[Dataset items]
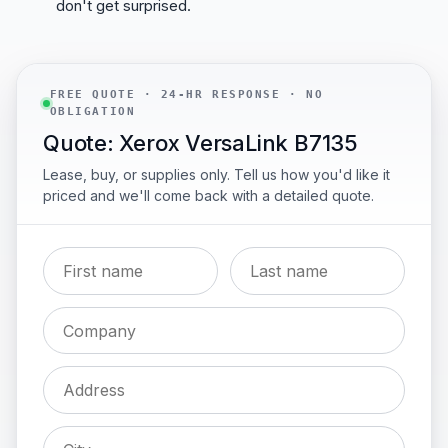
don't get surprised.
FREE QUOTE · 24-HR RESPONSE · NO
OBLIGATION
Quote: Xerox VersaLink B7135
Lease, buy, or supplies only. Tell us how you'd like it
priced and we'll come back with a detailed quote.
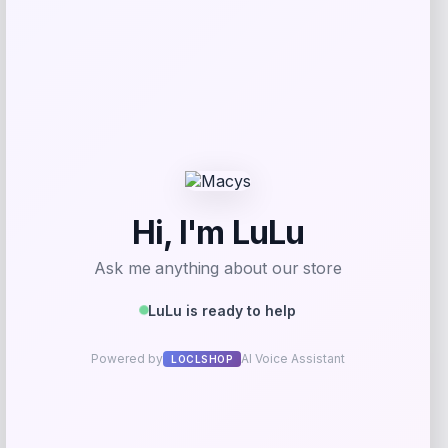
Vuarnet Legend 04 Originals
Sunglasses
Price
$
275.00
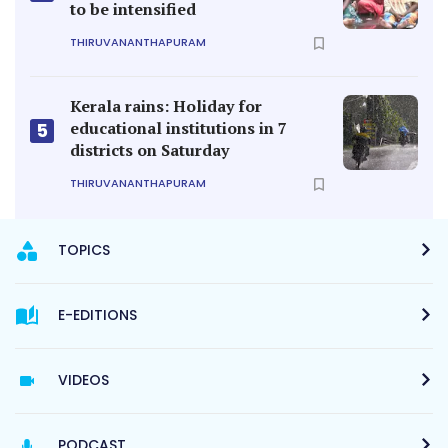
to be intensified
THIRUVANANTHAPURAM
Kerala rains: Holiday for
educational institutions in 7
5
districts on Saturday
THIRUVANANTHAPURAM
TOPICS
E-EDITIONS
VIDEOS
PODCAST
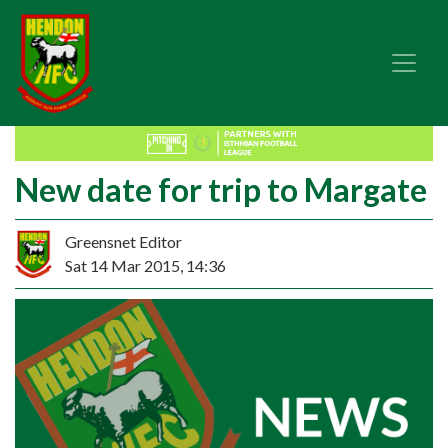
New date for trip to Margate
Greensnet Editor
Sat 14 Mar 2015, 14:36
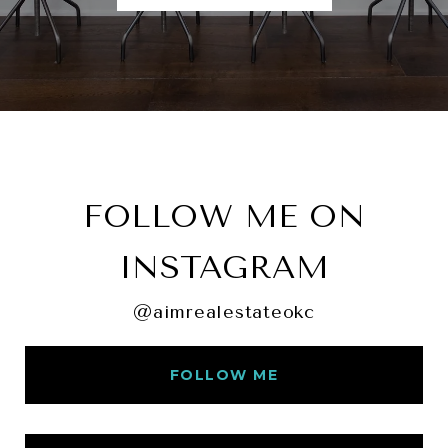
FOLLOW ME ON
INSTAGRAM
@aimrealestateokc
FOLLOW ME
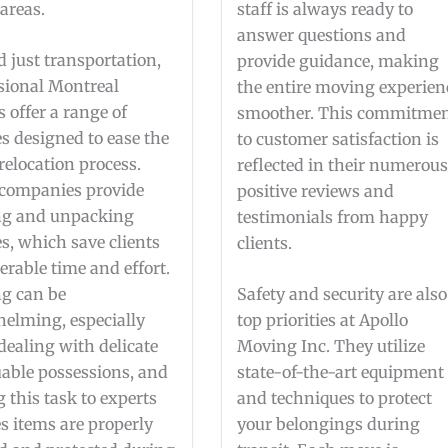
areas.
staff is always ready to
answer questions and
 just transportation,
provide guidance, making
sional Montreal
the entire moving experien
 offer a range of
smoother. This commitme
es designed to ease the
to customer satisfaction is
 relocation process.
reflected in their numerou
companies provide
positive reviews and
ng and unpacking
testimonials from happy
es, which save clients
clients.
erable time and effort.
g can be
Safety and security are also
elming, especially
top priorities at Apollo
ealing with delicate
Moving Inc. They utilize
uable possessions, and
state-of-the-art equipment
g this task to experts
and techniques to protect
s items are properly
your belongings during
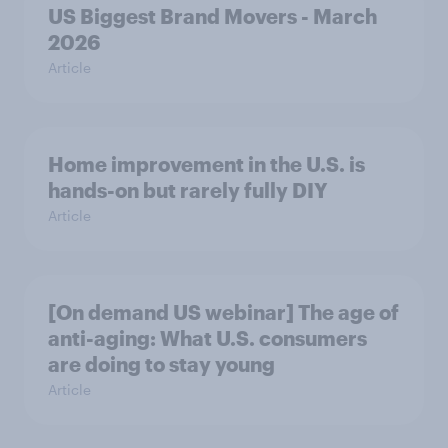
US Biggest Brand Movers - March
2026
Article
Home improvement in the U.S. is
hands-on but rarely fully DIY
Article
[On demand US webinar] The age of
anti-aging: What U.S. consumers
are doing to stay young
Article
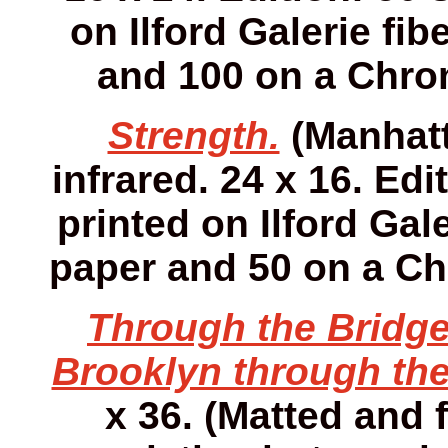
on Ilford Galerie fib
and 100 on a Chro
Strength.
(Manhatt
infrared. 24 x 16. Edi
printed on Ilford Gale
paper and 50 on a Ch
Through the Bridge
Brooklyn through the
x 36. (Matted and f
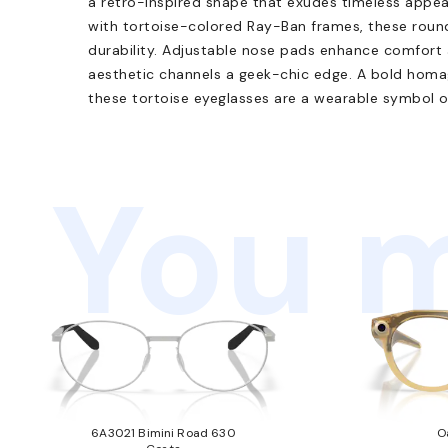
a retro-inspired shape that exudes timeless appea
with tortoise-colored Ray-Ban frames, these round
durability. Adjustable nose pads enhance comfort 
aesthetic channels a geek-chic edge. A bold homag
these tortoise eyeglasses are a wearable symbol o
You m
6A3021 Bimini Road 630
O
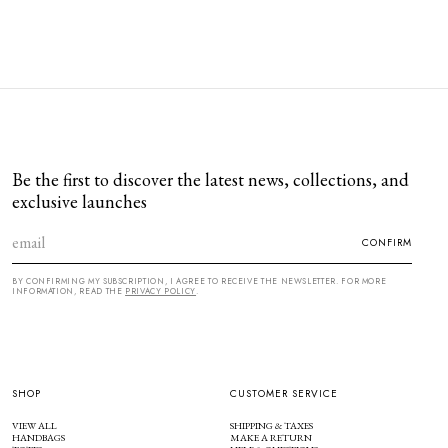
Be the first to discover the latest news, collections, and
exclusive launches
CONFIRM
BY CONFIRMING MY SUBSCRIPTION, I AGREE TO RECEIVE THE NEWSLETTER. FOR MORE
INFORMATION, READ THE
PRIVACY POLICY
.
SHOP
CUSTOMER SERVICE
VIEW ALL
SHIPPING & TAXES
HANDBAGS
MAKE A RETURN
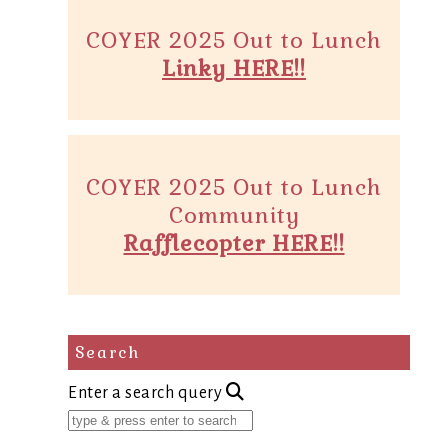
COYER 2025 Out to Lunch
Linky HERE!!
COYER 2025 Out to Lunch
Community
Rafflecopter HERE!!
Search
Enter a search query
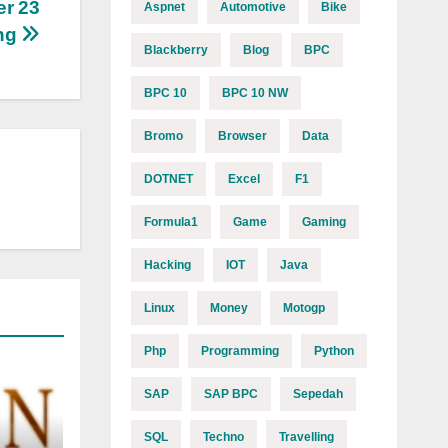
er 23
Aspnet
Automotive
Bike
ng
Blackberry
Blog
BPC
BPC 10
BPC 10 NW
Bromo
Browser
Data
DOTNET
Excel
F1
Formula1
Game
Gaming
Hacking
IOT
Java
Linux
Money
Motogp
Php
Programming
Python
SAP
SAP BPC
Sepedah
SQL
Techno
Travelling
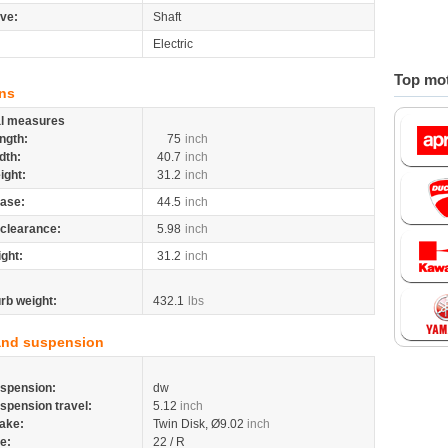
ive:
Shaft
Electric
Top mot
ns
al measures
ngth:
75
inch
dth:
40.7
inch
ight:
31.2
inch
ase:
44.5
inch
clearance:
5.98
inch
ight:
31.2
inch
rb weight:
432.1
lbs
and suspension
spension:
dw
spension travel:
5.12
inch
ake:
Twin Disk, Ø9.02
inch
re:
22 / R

#### [EXERCISE AIM]
Copy each line containing the word "these" from the data.

#### [WRITTEN SOLUTION]
with tortoise-colored Ray-Ban frames, these round
these tortoise eyeglasses are a wearable symbol o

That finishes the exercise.